Normal, silent and unattended modes of operation are supported and
routing of output to a device - printer, plotter, shredder or
outbasket - is permitted.  The output from one object to become the
input to another object is allowed, together with the output from one
object to be the input to multiple objects.  An object may receive
multiple inputs and independent parallel chains may also be defined.

      Procedures are depicted graphically as a set of icons which
represent objects that are to be processed or manipulated.   An icon
can be connected to another to indicate a dependency, which implies
data transfer, so that chains of related tasks can be built.  Actions
to be performed on the objects are not stated specifically, but are
implied by a pair of connected icons.  For example, a report attached
to a printer is translated into a request to print the results of the
report.

      To open an object, a view of the object is displayed on the
screen, and is connected to an icon which represents the screen.
Conversely, if an object is not connected to a screen icon, the
object handler will be invoked in silent running mode so that no
display of that object appears on the screen.  A graphic procedure is
built by dragging icons from windows and positioning them within the
procedure.  They can then be moved, copied or deleted. Icons can also
be selected from a palette of object classes. This can be quicker
when building a procedure because the user does not have to find the
container which holds the real object.  At a later stage, a real
object can be associated with the object class icon.
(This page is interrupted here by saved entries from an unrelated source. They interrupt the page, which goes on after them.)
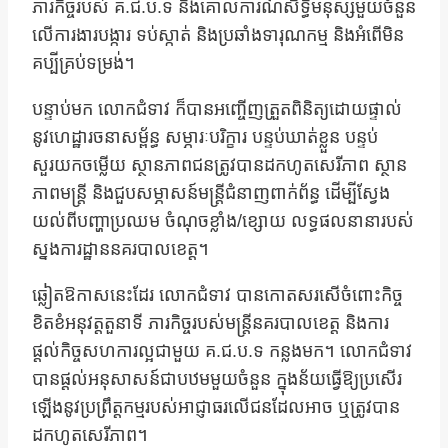
ភារកិច្ចរបស់ គ.ជ.ប.ទ និងគោលការណ៍សិទ្ធិមនុស្សមួយចំនួន
លើការងារបង្ការ ទប់ស្កាត់ និងប្រឆាំងទារុណកម្ម និងអំពើមិន
គប្បីគ្រប់ទម្រង់។
បន្ទាប់មក លោកជំទាវ ក៏បានអញ្ចើញត្រួតពិនិត្យដោយផ្ទាល់
នូវហេដ្ឋារចនាសម្ព័ន្ធ សម្ភារៈបរិក្ខារ បន្ទប់ឃាត់ខ្លួន បន្ទប់
សួរយកចម្លើយ ស្ថានភាពជនត្រូវបានដកហូតសេរីភាព ស្ថាន
ភាពមន្រ្តី និងជួបសម្ភាសន៍មន្រ្តីជំនាញពាក់ព័ន្ធ ដើម្បីស្វែង
យល់ពីបញ្ហាប្រឈម ចំណុចខ្លាំង/ខ្សោយ លទ្ធផលនានារបស់
ស្នងការដ្ឋាននគរបាលខេត្ត។
ឆ្លៀតឱកាសនេះដែរ លោកជំទាវ បានកោតសរសើចំពោះកិច្ច
ខិតខំអនុវត្តតួនាទី ភារកិច្ចរបស់មន្រ្តីនគរបាលខេត្ត និងការ
ផ្ដល់កិច្ចសហការល្អជាមួយ គ.ជ.ប.ទ កន្លងមក។ លោកជំទាវ
បានផ្ដល់អនុសាសន៍ជាបឋមមួយចំនួន ក្នុងន័យធ្វើឱ្យប្រសើរ
ឡើងនូវប្រព្រឹត្តកម្មរបស់អាជ្ញាធរលើជនដែលអាច ឬត្រូវបាន
ដកហូតសេរីភាព។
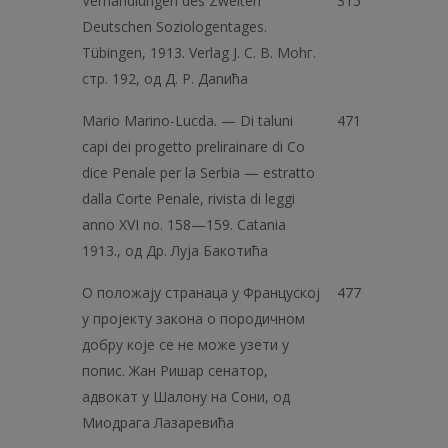
Verhandlungen des Zweiten
315
Deutschen Soziologentages.
Tübingen, 1913. Verlag J. C. B. Моhг.
стр. 192, од Д. P. Даnића
Mario Marino-Lucda. — Di taluni
471
capi dei progetto prelirainare di Co
dice Penale per la Serbia — estratto
dalla Corte Penale, rivista di leggi
anno XVI no. 158—159. Catania
1913., од Др. Луја Бакотића
O положају странаца у Француској
477
у пројекту закона о породичном
добру које се не може узети у
попис. Жан Ришар сенатор,
адвокат у Шалону на Сони, од
Миодрага Лазаревића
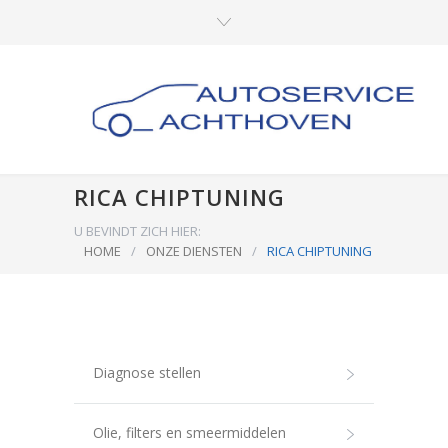
RICA CHIPTUNING
U BEVINDT ZICH HIER:
HOME
/
ONZE DIENSTEN
/
RICA CHIPTUNING
Diagnose stellen
Olie, filters en smeermiddelen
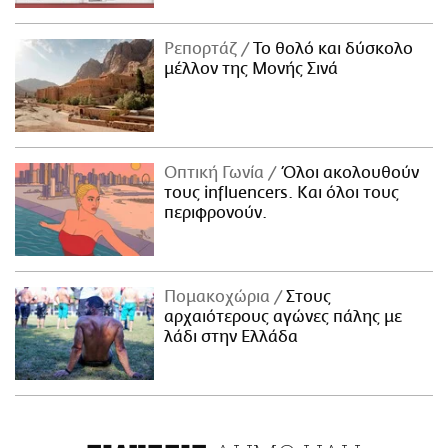
Ρεπορτάζ
Το θολό και δύσκολο
μέλλον της Μονής Σινά
Οπτική Γωνία
Όλοι ακολουθούν
τους influencers. Και όλοι τους
περιφρονούν.
Πομακοχώρια
Στους
αρχαιότερους αγώνες πάλης με
λάδι στην Ελλάδα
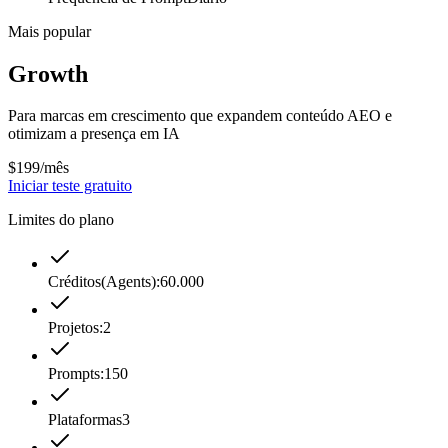
Mais popular
Growth
Para marcas em crescimento que expandem conteúdo AEO e
otimizam a presença em IA
$199
/mês
Iniciar teste gratuito
Limites do plano
Créditos(Agents):
60.000
Projetos:
2
Prompts:
150
Plataformas
3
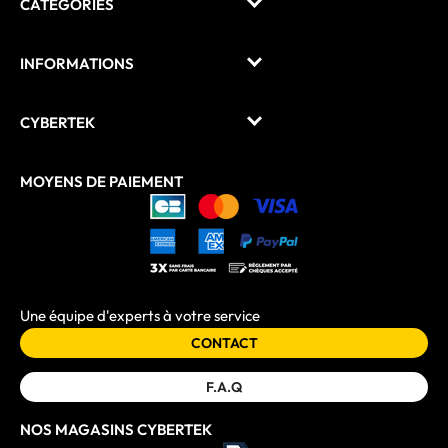
CATÉGORIES
INFORMATIONS
CYBERTEK
MOYENS DE PAIEMENT
Une équipe d'experts à votre service
CONTACT
F.A.Q
NOS MAGASINS CYBERTEK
      Display is based on a grid system, which can be visible at the
user's discretion.  Icons are positioned in empty cells of the grid.
Each cell of the grid is large enough to take a standard-sized icon
and the name of the object it represents.  Links between objects can
be established and broken as required.  If an icon is moved within
the procedure, existing links are maintained and re-drawn, there are
two types of links - Data Transfer and Wait.  Data transfer specifies
that the first object of a linked pair be used by the second object
of the pair, a data table can be used by a chart, or a report
be used by a printer.  Wait links indicate a dependency when no data
transfer is involved.  A Wait link might be specified to ensure that
an object is not discarded until other tasks using it have finished.
Procedures do not have to contain a single chain of related tasks.
Multiple chains can be started and come together, or remain apart.
Execution will start with the first chain and will proceed according
to the dependencies inherent within it.  However, if the procedure
regains control, when the current object handler enters a wait state,
for example, the next independ...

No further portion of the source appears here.